Electrons don't "fall freely".

Let us assume the falling body is a single electron by analogy.

R is resistance - nothing to change here. The air is the resistive medium.

L is inductance - Gravity acceleration would "induce" a change in position of the "electron".

C is capacitance, and for this Height would be the equivalent in the analogy. As the height decreases so to does the capacitance or the height that one may fal.

In an inductive circuit, the voltage leads the current, and in your problem the voltage is already at peak. In a capacitive circuit current leads voltage, so it is safe to assume we are on the down side of an already charged cap.

The free-fall scenario will then equate to 1/4 cycle in an capacitive discharge of one electron through an air resistor of X ohms for a time and velecity determined by the total voltage in height and gravity acceleration.

The circuit will be discharged when the electron hits the ground.

Should I consider air resistance when I am dropping a mass of 10g from a height of say 20cm..? And also should I take R, L, and C in series or parallel..??

Resistance is air resistance.

I think R is in series, and L and C are in parallel. But also remember that if you are going to equate this to a circuit, that this scenario is only 1/4 of a cycle. You see only the fall from peak potential to zero potential.

The movement of the mass is also like separating the plates of the capacitor.

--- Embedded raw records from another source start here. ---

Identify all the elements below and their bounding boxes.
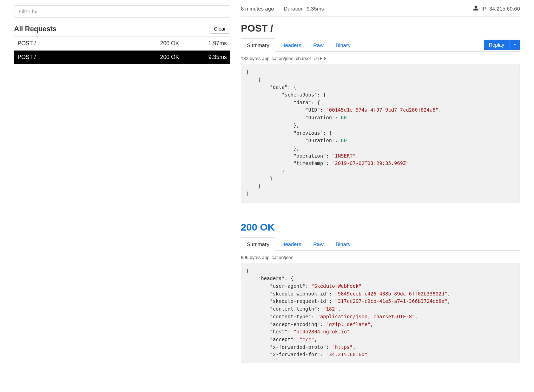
request-tabs: Summary Headers Raw Binary xyxy=(241,38,356,51)
ip-label: IP xyxy=(481,6,486,12)
chevron-down-icon xyxy=(513,42,516,47)
request-status: 200 OK xyxy=(160,40,199,47)
request-row[interactable]: POST /200 OK1.97ms xyxy=(14,37,230,51)
request-status: 200 OK xyxy=(160,54,199,60)
response-tabs: Summary Headers Raw Binary xyxy=(241,237,356,250)
replay-dropdown[interactable] xyxy=(509,40,520,50)
tab-binary[interactable]: Binary xyxy=(330,38,357,52)
user-icon xyxy=(473,5,479,12)
tab-headers[interactable]: Headers xyxy=(275,38,307,52)
response-title: 200 OK xyxy=(241,222,520,233)
tab-headers[interactable]: Headers xyxy=(275,237,307,251)
request-time: 1.97ms xyxy=(199,40,227,47)
response-content-info: 806 bytes application/json xyxy=(241,255,520,260)
all-requests-heading: All Requests xyxy=(14,25,57,33)
request-method: POST / xyxy=(18,40,160,47)
request-age: 8 minutes ago xyxy=(241,6,274,12)
tab-summary[interactable]: Summary xyxy=(241,237,275,251)
tab-raw[interactable]: Raw xyxy=(307,237,330,251)
request-meta: 8 minutes ago Duration 9.35ms IP 34.215.… xyxy=(241,5,520,16)
tab-raw[interactable]: Raw xyxy=(307,38,330,52)
response-body: { "headers": { "user-agent": "Skedulo-We… xyxy=(241,263,520,363)
tab-binary[interactable]: Binary xyxy=(330,237,357,251)
replay-button[interactable]: Replay xyxy=(484,40,509,50)
request-row[interactable]: POST /200 OK9.35ms xyxy=(14,51,230,64)
ip-value: 34.215.60.60 xyxy=(489,6,520,12)
request-time: 9.35ms xyxy=(199,54,227,60)
clear-button[interactable]: Clear xyxy=(210,24,230,34)
request-content-info: 182 bytes application/json; charset=UTF-… xyxy=(241,56,520,61)
filter-input[interactable] xyxy=(14,5,230,18)
request-method: POST / xyxy=(18,54,160,60)
tab-summary[interactable]: Summary xyxy=(241,38,275,52)
request-title: POST / xyxy=(241,23,520,34)
request-body: [ { "data": { "schemaJobs": { "data": { … xyxy=(241,64,520,202)
request-duration: Duration 9.35ms xyxy=(284,6,324,12)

It also looks like a discharge through a conductor and resistor in series.

The problem as presented is that the analogy is not one to one. Electrons do not accelerate, they are essentially at full velocity the moment they are released. so, your falling and accelerating mass is more like an increase in current over time as the equivalent to the accelerating mass. So when the mass is sitting still it is the same as 0 Amps. When it reaches it's peak velocity, it is the same as peak amps. Same for the voltage. At the starting height the voltage is at maximum. At the bottom of the fall, voltage is at minimum. What you see in the falling mass is the phase angle between the voltage and the current. That angle is 90deg and is why you are only modeling 1/4 wave or 1/4 cycle.

My university memory is getting very rusty, but here is what I recall:

Resistor-Inductor-Capacitor (RLC) Electrical Circuit

Vl = L di/dt (Inductor voltage equals inductance multiplied by the time-rate-of-change of the current)
Vr = i R (Resistor voltage equals current multiplied by the resistance)
Vc = 1/C integral{i dt} (Capacitor voltage equals 1/C multiplied by the time-integral of the current)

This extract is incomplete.